In the listing below, locate the line that contains "Espacio Joven (722, 262)" and the line that contains "NOTICIAS (658, 77)". Restate word for word those two lines and every line between them, and nothing else.

:: Records shown ::
◇ ◇ ◇ ◇
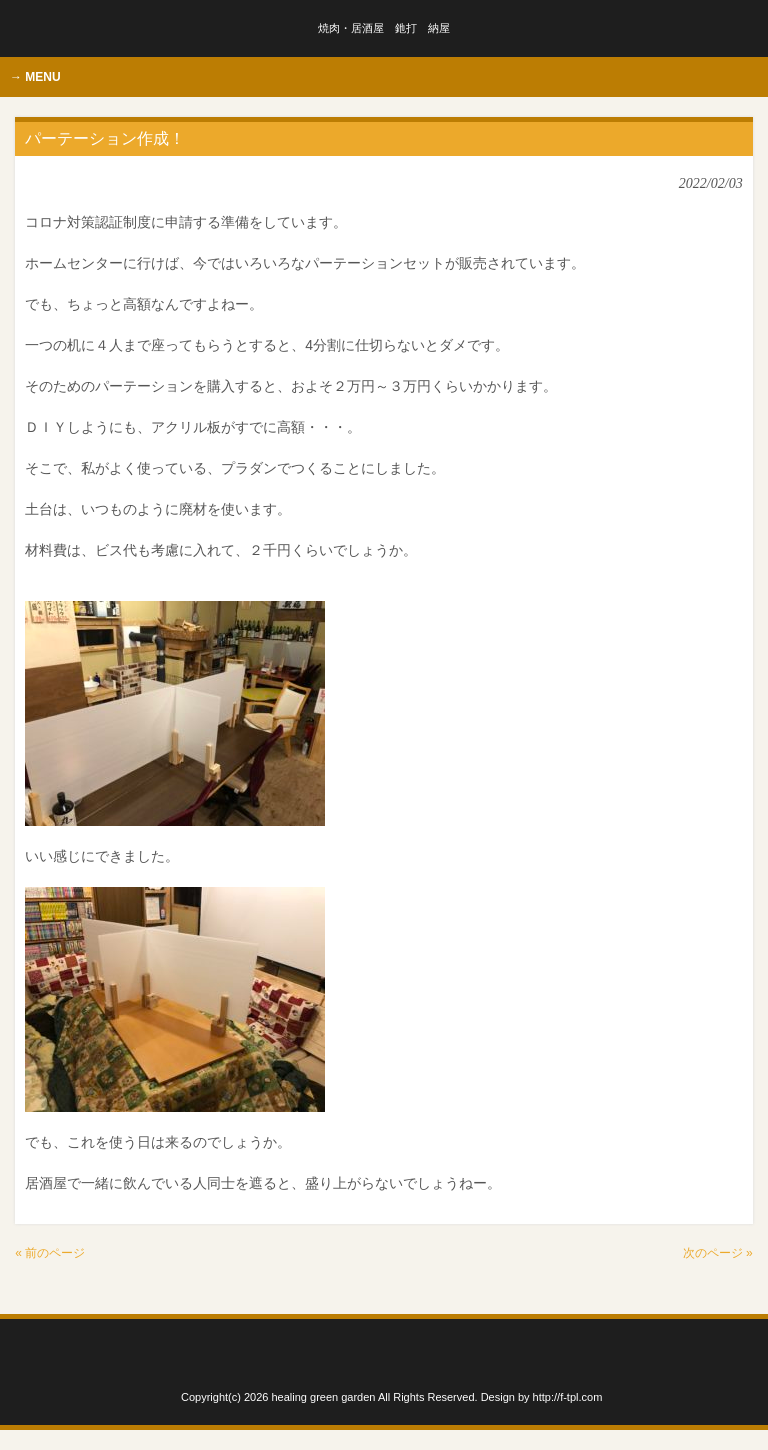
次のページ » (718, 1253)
◇ ◇ ◇ ◇
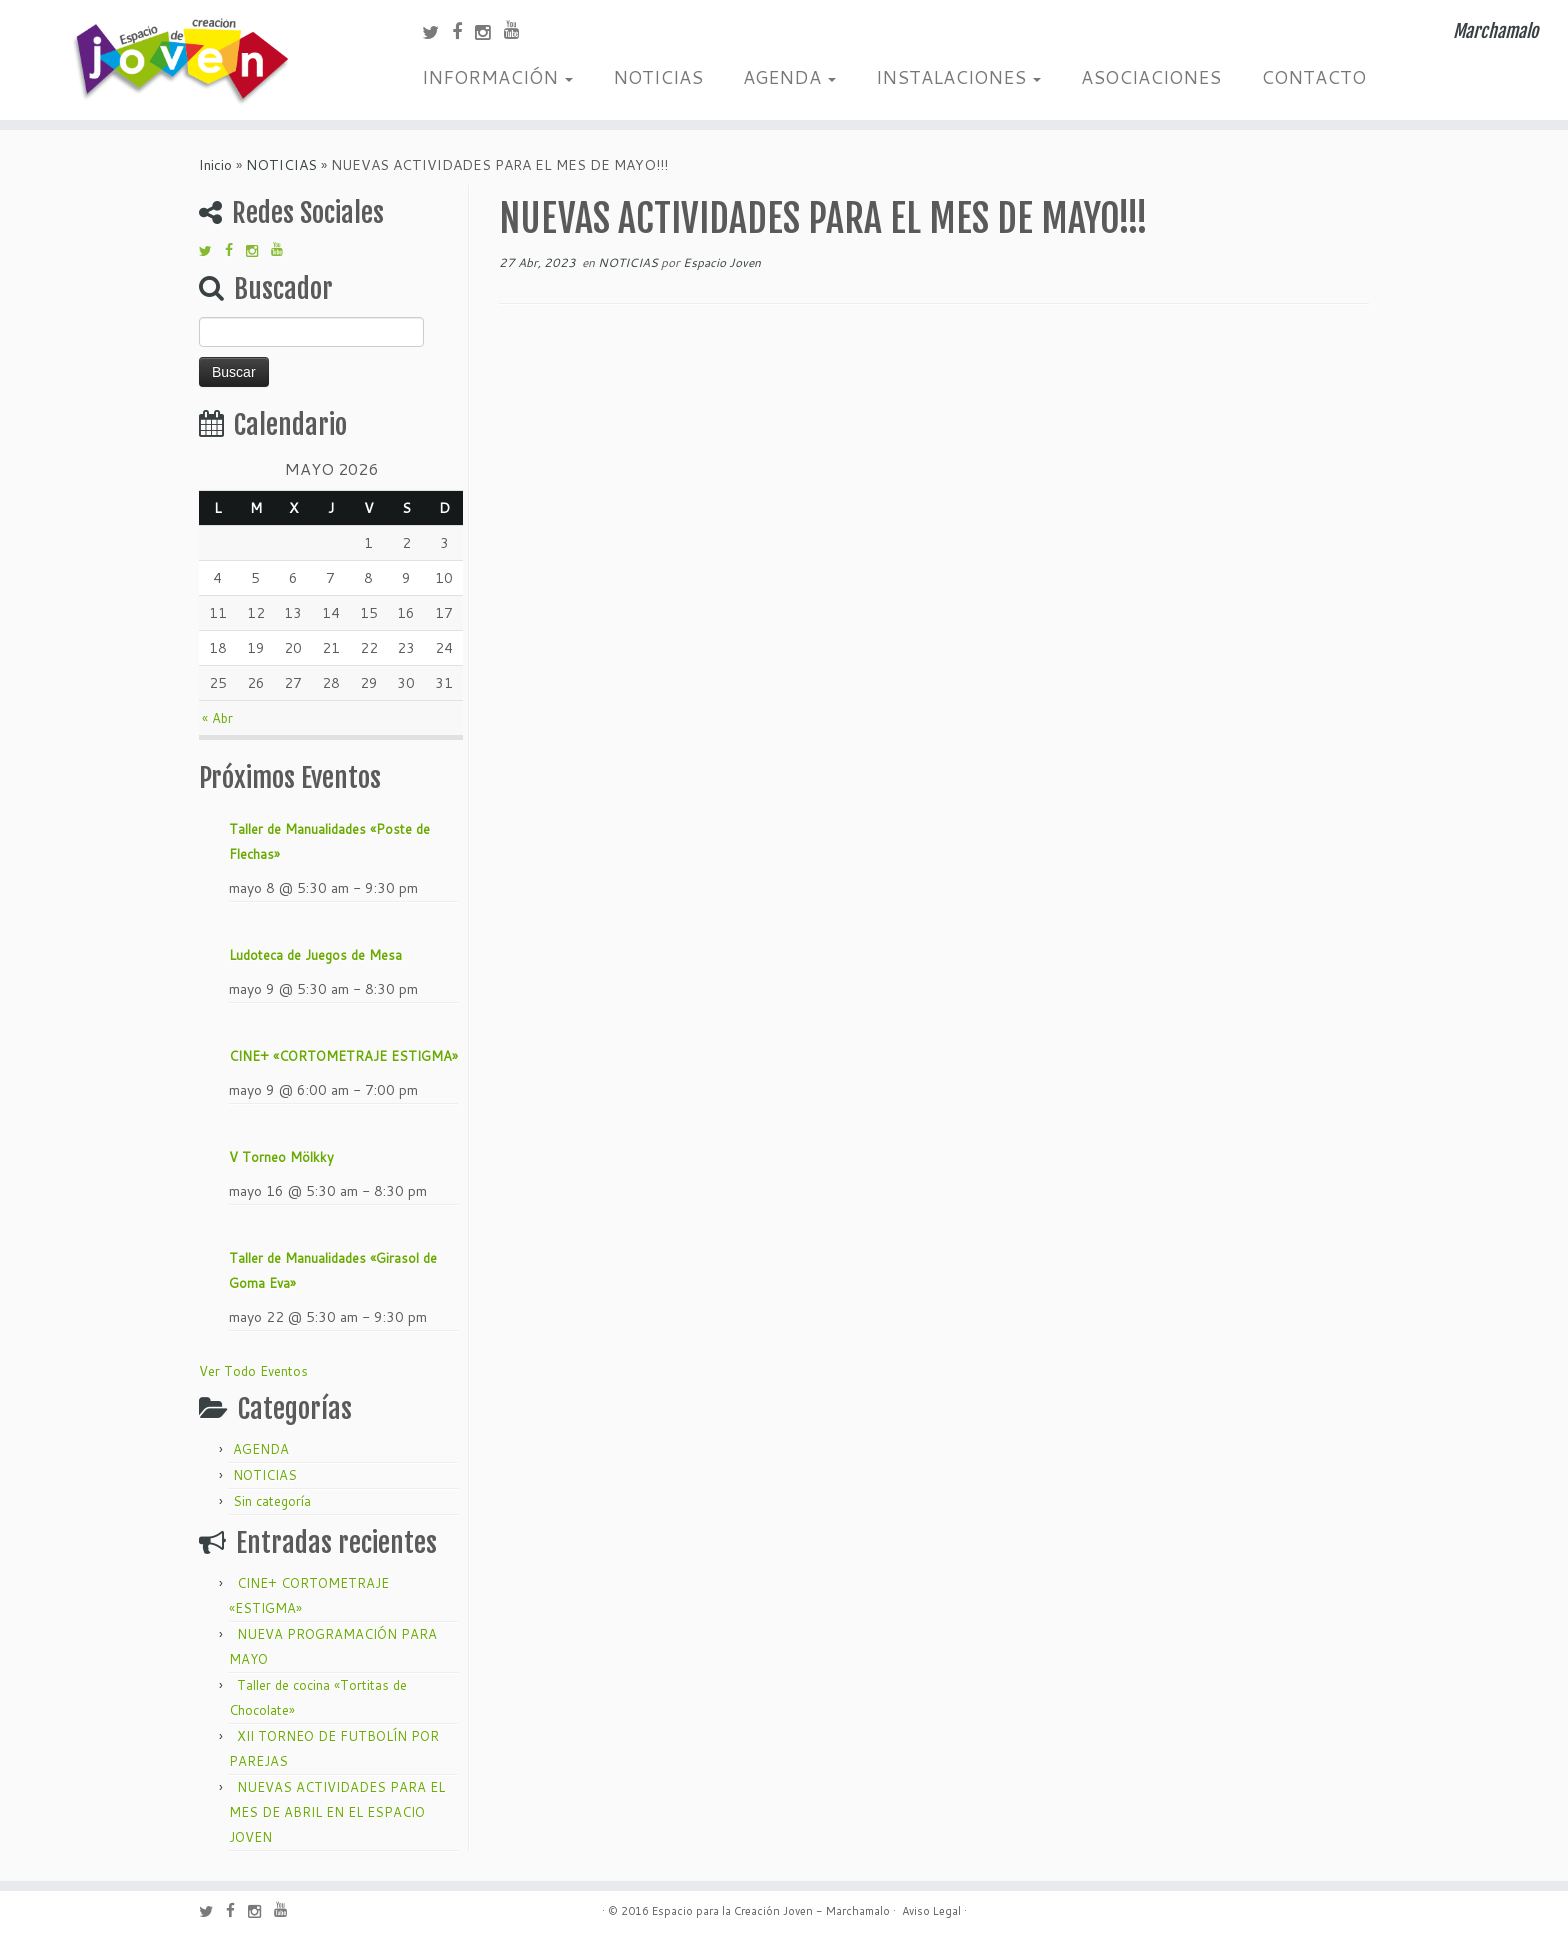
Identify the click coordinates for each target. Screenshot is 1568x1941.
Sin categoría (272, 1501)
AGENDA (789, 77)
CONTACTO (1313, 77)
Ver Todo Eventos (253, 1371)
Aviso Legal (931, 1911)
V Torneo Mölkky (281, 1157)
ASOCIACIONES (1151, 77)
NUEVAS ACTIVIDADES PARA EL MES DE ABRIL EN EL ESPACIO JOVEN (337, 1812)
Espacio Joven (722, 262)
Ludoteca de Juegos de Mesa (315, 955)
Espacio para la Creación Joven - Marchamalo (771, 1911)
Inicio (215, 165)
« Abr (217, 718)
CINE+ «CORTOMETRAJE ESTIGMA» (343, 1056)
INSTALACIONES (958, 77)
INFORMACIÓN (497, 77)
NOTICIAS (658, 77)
◇ ◇ ◇ ◇
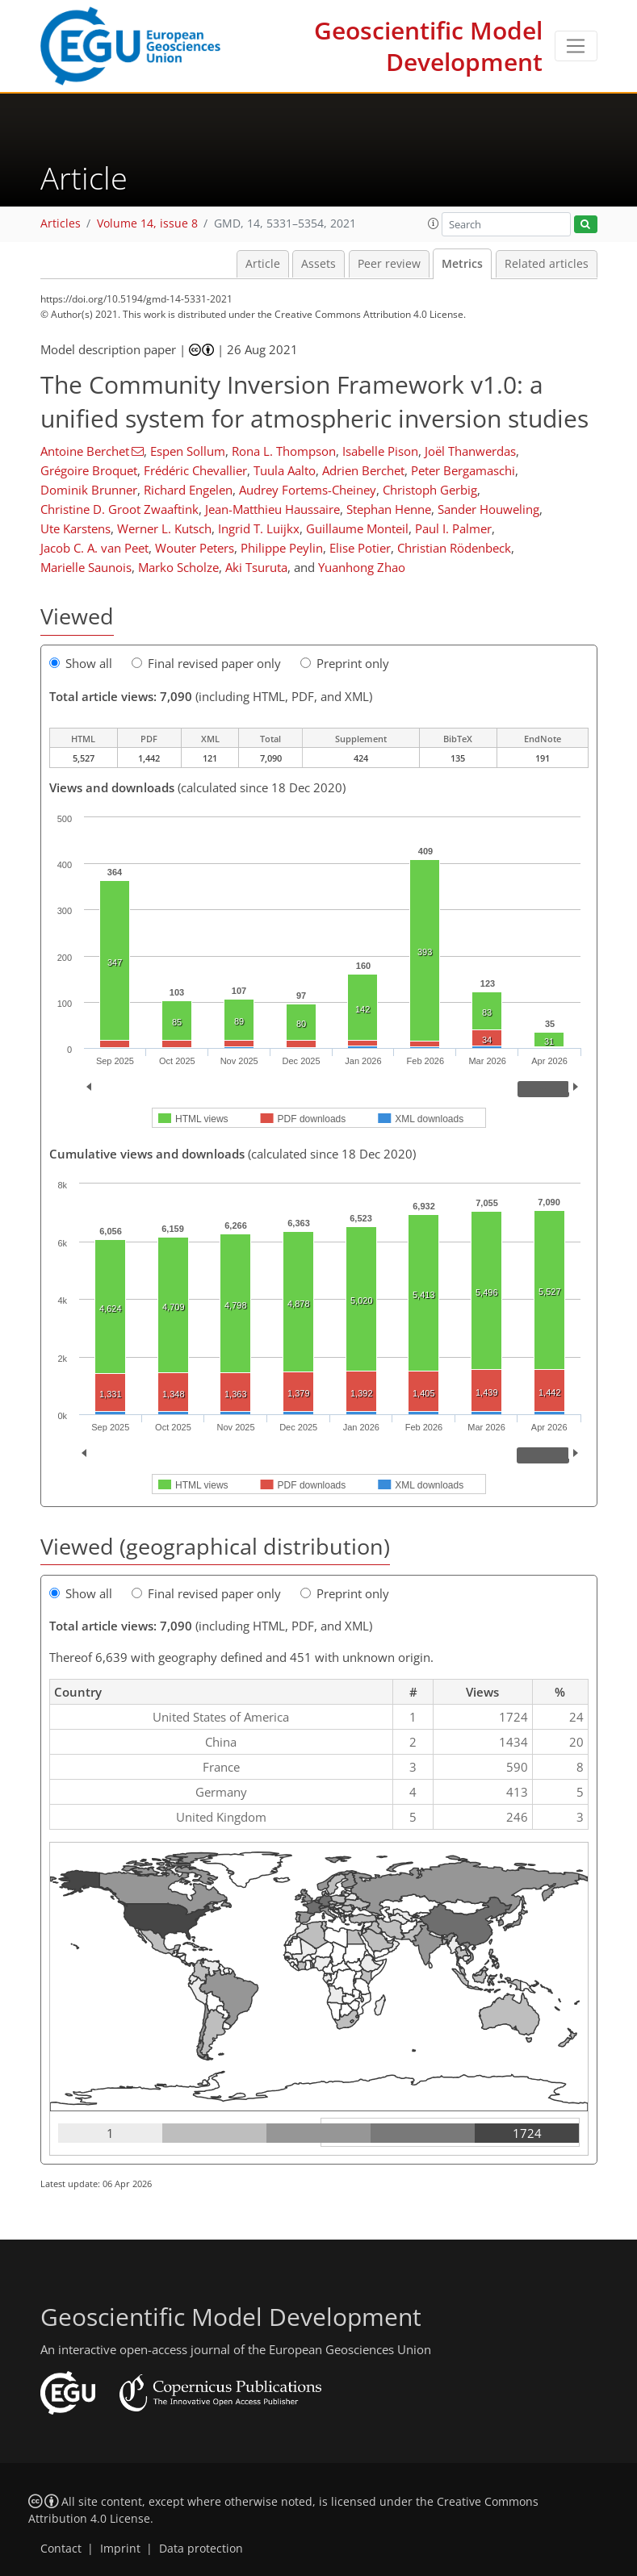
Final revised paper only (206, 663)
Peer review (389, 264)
◇ ◇ ◇ ◇
:: Solution for this problem ::
Espacio Joven (722, 262)
Ludoteca de Juegos de Mesa (315, 955)
Espacio para la Creación Joven - Marchamalo (771, 1911)
Inicio (215, 165)
« Abr (217, 718)
CINE+ «CORTOMETRAJE ESTIGMA» (343, 1056)
INSTALACIONES (958, 77)
INFORMACIÓN (497, 77)
NOTICIAS (658, 77)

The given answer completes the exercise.